SmithJ;
Are you referring to a one time signing bonus or are you evaluating a company that provides a yearly incentive payout (aka bonus) based on company and individual performance. These are totally different comparisons.
Regarding a signing bonus - this is a one time kicker and to me is of minimal weighting for a job consideration. You get it one time and spend it. One time thrill.
On the other hand, if a company provides a yearly incentive payout that is dependent on company and individual performance, this is something to give much higher weighting. Most companies want to hold the line on O&M costs, so they can do this by controlling fixed costs like salaries. The company may offer you annual cost of living raises with some additional amount for individual merit, potential for job promotions and, if possible, provides a yearly incentive payout.
For example, I worked for an electric utility for about 18 years and they rewarded employees with decent raises, promotions based on a scheduled progression and very small yearly bonuses (most of the time no bonuses because they had to justify expense and capital dollar spending). The value in this system is that I had a defined benefit pension plan, which is based on the last five years of your salary (nothing to do with bonuses, so the higher the salary the greater the pension benefit).
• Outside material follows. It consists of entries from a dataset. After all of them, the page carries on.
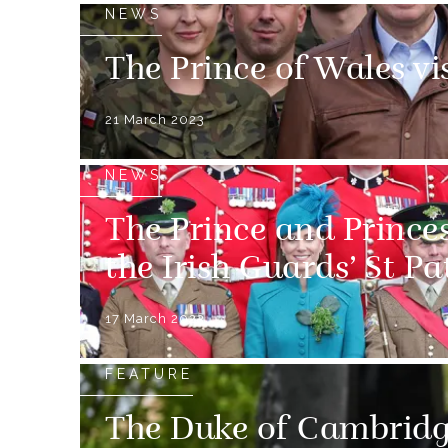
NEWS
The Prince of Wales vi
21 March 2023
NEWS
The Prince and Prince
the Irish Guards’ St P
17 March 2023
FEATURE
The Duke of Cambridg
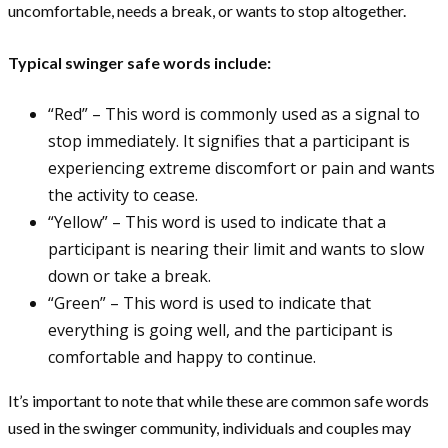
uncomfortable, needs a break, or wants to stop altogether.
Typical swinger safe words include:
“Red” – This word is commonly used as a signal to
stop immediately. It signifies that a participant is
experiencing extreme discomfort or pain and wants
the activity to cease.
“Yellow” – This word is used to indicate that a
participant is nearing their limit and wants to slow
down or take a break.
“Green” – This word is used to indicate that
everything is going well, and the participant is
comfortable and happy to continue.
It’s important to note that while these are common safe words
used in the swinger community, individuals and couples may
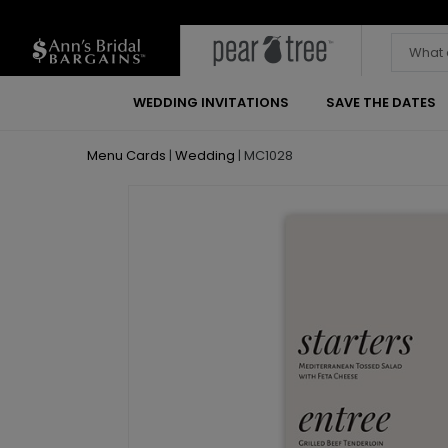
WEDDING INVITATIONS
SAVE THE DATES
Menu Cards
|
Wedding
|
MC1028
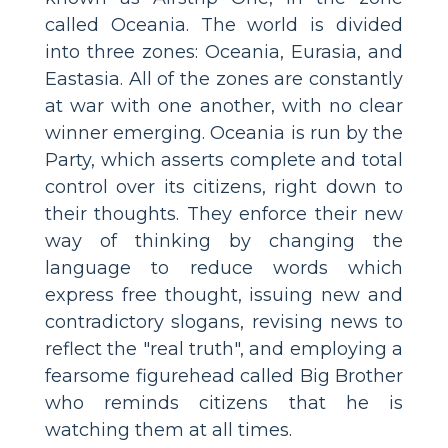
called Oceania. The world is divided
into three zones: Oceania, Eurasia, and
Eastasia. All of the zones are constantly
at war with one another, with no clear
winner emerging. Oceania is run by the
Party, which asserts complete and total
control over its citizens, right down to
their thoughts. They enforce their new
way of thinking by changing the
language to reduce words which
express free thought, issuing new and
contradictory slogans, revising news to
reflect the "real truth", and employing a
fearsome figurehead called Big Brother
who reminds citizens that he is
watching them at all times.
Well, the utility sold there generation some time ago and I decided to go with the new owner that offered annual performance raises (cost of living + some level of merit increase) + an annual incentive payout. Over the last 6 years that I have been with the company, the incentive payout averaged 17% of your base salary. So, one needs to consider options very carefully.
PS; I happened to be in the right place during the divestiture because just as my former company sold their generation, I had qualified for an early retirement package (when I reach age 50, I can collect my defined benefit pension).